Activity
Output only this range of the data below: the line that contains "სასჯელი არაპროპორციული და პოლიტიკურად" through the final line, both ends included, each retyped exactly.

[Collected data]
----------
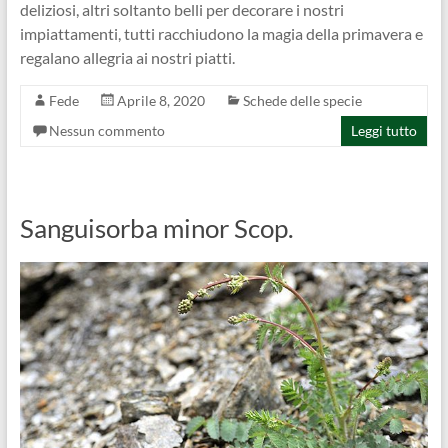
deliziosi, altri soltanto belli per decorare i nostri
impiattamenti, tutti racchiudono la magia della primavera e
regalano allegria ai nostri piatti.
Fede
Aprile 8, 2020
Schede delle specie
Nessun commento
Leggi tutto
Sanguisorba minor Scop.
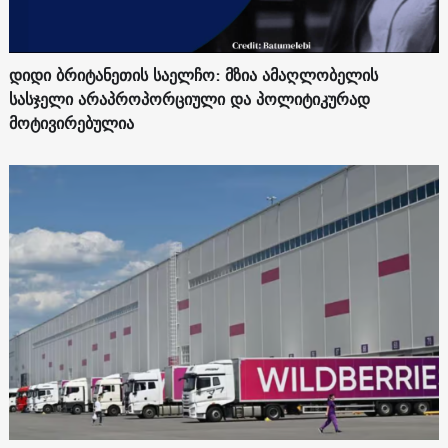
დიდი ბრიტანეთის საელჩო: მზია ამაღლობელის
სასჯელი არაპროპორციული და პოლიტიკურად
მოტივირებულია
----------
Response below
სასჯელი არაპროპორციული და პოლიტიკურად
მოტივირებულია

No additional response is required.